The Royal Bhutan Police is responsible for maintaining law and order and prevention of crime in Bhutan. It was formed on 1 September 1965 with 555 personnel reassigned from the Royal Bhutan Army. It was then called the "Bhutan Frontier Guards." Its independent statutory basis was first codified with the Royal Bhutan Police Act of 1980. This framework was repealed and replaced in its entirety by the Royal Bhutan Police Act of 2009. Under the Police Act of 2009, the police are divided into exclusive jurisdictions, an array of ranks, and field and special divisions. Police are also charged with administration and maintenance of the prisons of Bhutan according to the Prison Act of 2009.

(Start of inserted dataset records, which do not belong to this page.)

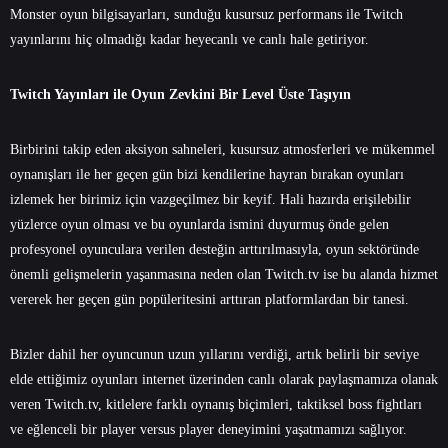
Monster oyun bilgisayarları, sunduğu kusursuz performans ile Twitch
yayınlarını hiç olmadığı kadar heyecanlı ve canlı hale getiriyor.
Twitch Yayınları ile Oyun Zevkini Bir Level Üste Taşıyın
Birbirini takip eden aksiyon sahneleri, kusursuz atmosferleri ve mükemmel
oynanışları ile her geçen gün bizi kendilerine hayran bırakan oyunları
izlemek her birimiz için vazgeçilmez bir keyif. Hali hazırda erişilebilir
yüzlerce oyun olması ve bu oyunlarda ismini duyurmuş önde gelen
profesyonel oyunculara verilen desteğin arttırılmasıyla, oyun sektöründe
önemli gelişmelerin yaşanmasına neden olan Twitch.tv ise bu alanda hizmet
vererek her geçen gün popüleritesini arttıran platformlardan bir tanesi.
Bizler dahil her oyuncunun uzun yıllarını verdiği, artık belirli bir seviye
elde ettiğimiz oyunları internet üzerinden canlı olarak paylaşmamıza olanak
veren Twitch.tv, kitlelere farklı oynanış biçimleri, taktiksel boss fightları
ve eğlenceli bir player versus player deneyimini yaşatmamızı sağlıyor.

===Department of Immigration===

The Department of Immigration is responsible for immigration, customs, and their enforcement. It implements regulations and policies relating to visas, foreign labor recruitment and inspection, importation of goods, and border security. Its officers are granted broad authority and discretion in policing both public and private spheres, at the border and within Bhutan.

===Department of Local Governance===
The Department of Local Governance is indirectly involved in law enforcement in that it provides legal support and advice to the local Dzongkhag, Dungkhag, Gewog, and municipal administrations in cases of arbitration and disputes.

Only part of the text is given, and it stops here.